Have been running machining centres for ten years and have seen issues with tool numbers. At my first place the work was divided up into small operations requiring on average 5 tools and at most 12-16 tools per op. It was our common practice to program from T1 onwards. We would clear the carousel between ops and we had drawers to keep tooling for each op. Each op had a standard setting sheet with a spreadsheet style tool list. Tools were always numbered in the order they appeared in the program. This is a great system when you are using smaller consumable tooling eg little drills and end mills.

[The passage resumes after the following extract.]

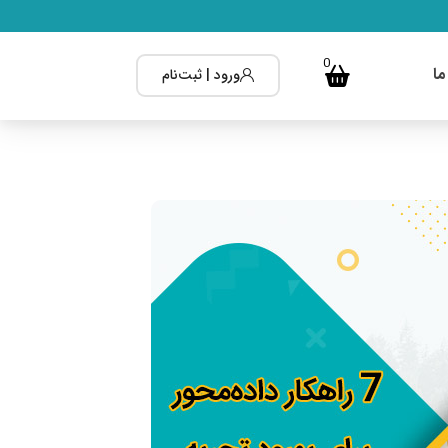
0
ما
ورود | ثبت‌نام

I now work at a place with larger machining centres (60 pot ATC) and they mainly use modular tooling systems and indexable insert tools. With all the separate components it is not desirable to keep stripping down the carousel between jobs so people tend to keep favourite tools set in their machine and program with the tool number in mind. The things that annoy me about this approach are: -
1 Programs end up looking untidy and so do setting sheets.
2 When there is tooling shortage (which is most of the time) tools tend to disappear from your carousel anyway, then you have to remember their original position when you get them back.
3 You end up spending all day looking for something that is tucked away in someones machine not being used.
4 When you take a program with out of sequence tool numbers and run a machine with a migratory tool changer, things can get pretty confusing.
It will take a long time to resolve all the issues in our 'system' but in the meantime I have implemented a system on the machine I run that makes us more responsive in terms of setting tools/jobs. The control is a recent Fanuc. We setup a folder for an op/job. In there are main and sub pgms. We also write a 'parameters' pgm that lists the tools, work offsets and any other parameters required, eg
#101=1 (Spot Drill)
In our main program, rather than program tool numbers and corresponding offsets eg T1 M6;G43 H1 D1; we now put T#101 M6; G43 H#101 D#101;
This approach means that: -
1. The pgm is tidier, always starting from T#101 and continuing in sequence.
2. If a tool you can use (eg a spot drill) is already set up in the carousel at pot57 you merely change the value in the list (eg #101=57 Spot Drill).
3. No more swapping tools around, resetting tools, editing pgms (very risky with T, H and D to find), no loading up offsets or changing values in offset tables, even when running multiple ops - as each op has its own parameter list.
It works well and is saving us time and heartache. There are many other benefits you find out as you go.
We now do the same for Work Offsets as we never seem to get the same combination of setups twice...
Hope this hasn't confused the issue!